De twintigste eeuw was een tijd van bijzonder intensieve ontwikkelingsociologische wetenschap. Moderne westerse sociologie werd gevormd in deze periode. Het was in deze periode dat vele theorieën en richtingen verschenen, nationale sociologische samenlevingen en de International Sociological Association werden gecreëerd, toegepaste methoden van empirisch onderzoek werden ontwikkeld, die werden uitgevoerd binnen onderzoekscentra.
Hedendaagse westerse sociologie ontstaan in Europa, maar al vanaf de 20-er jaren van de XX eeuw. leidende posities in de sociologie verhuisden naar de Verenigde Staten. In dit land ontwikkelde de sociologische wetenschap zich als een toegepaste wetenschap die werd geleid door het positivistische idee van de nauwkeurigheid en objectiviteit van wetenschappelijke gegevens. Dankzij Amerikaanse onderzoekers is sociologie uit de theoretische wetenschap praktisch geworden.
Parallel daaraan is de trend modernWesterse sociologie ontwikkeld in andere landen in de vorm van fundamentele academische sociologie. Dit leidde tot een conditionele verdeling van sociologie in toegepast en theoretisch.
Hedendaagse westerse sociologie Hoe discipline is verdeeld in voldoende grooteen aantal uiteenlopende wetenschappelijke gebieden en scholen. Het is moeilijk om ze te classificeren, omdat ze verschillen in zowel de theoretische oriëntatie, de tijd van oorsprong, als de methodologie van onderzoek.

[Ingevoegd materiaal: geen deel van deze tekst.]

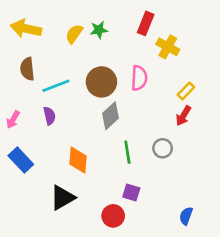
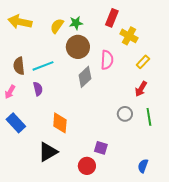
brown semicircle: (27, 69) -> (19, 66), moved
brown circle: (101, 82) -> (78, 47), moved
yellow rectangle: (186, 91) -> (143, 62), moved
gray diamond: (111, 116) -> (85, 77), moved
green line: (127, 152) -> (149, 117), moved

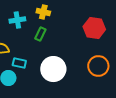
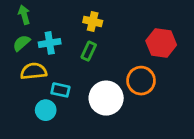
cyan cross: (17, 20) -> (50, 43), moved
orange circle: (98, 66) -> (141, 81), moved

Een van de meest logische en meest voorkomendeClassificaties worden teruggebracht tot het volgende. Sociologische richtingen zijn verdeeld in twee volumineuze groepen. De eerste zijn "macrosociologische" theorieën, waarvan de essentie de postulatie is van het primaat van de samenleving in relatie tot een enkel individu. De logica van de studie van deze groep impliceert een beweging naar een specifiek vanuit het algemene, dat wil zeggen naar het concept 'persoon' van het concept 'maatschappij' en 'sociaal systeem'.
Het begin van deze theorieën gaat naar de leer van O. Comte, E. Durkheim, G. Spencer. De structurele en functionele analyse (geleid door T. Parsons), de theorie van het conflict (geleid door L. Kozer en R. Darendorf), structuralisme (K. Levi-Strauss, M. Foucault), technologisch determinisme Rostow, R. Dron, D. Bell, J. Galbraith), neo-evolutionisme (J. Stewart, L. White, J. Murdoch) en anderen.
De tweede groep omvat "microsociologische"Theorieën die focussen op de eerste plaats - de persoonlijkheid, het individu, de persoon. Ze trachten algemene sociologische patronen uit te leggen, de innerlijke wereld van de mens te analyseren, de kenmerken van de interactie van deze persoon met andere mensen-deelnemers in de samenleving. De methodologie van deze groep wetenschappers vereist een beweging van het private naar het algemene, van de mens naar het sociale systeem.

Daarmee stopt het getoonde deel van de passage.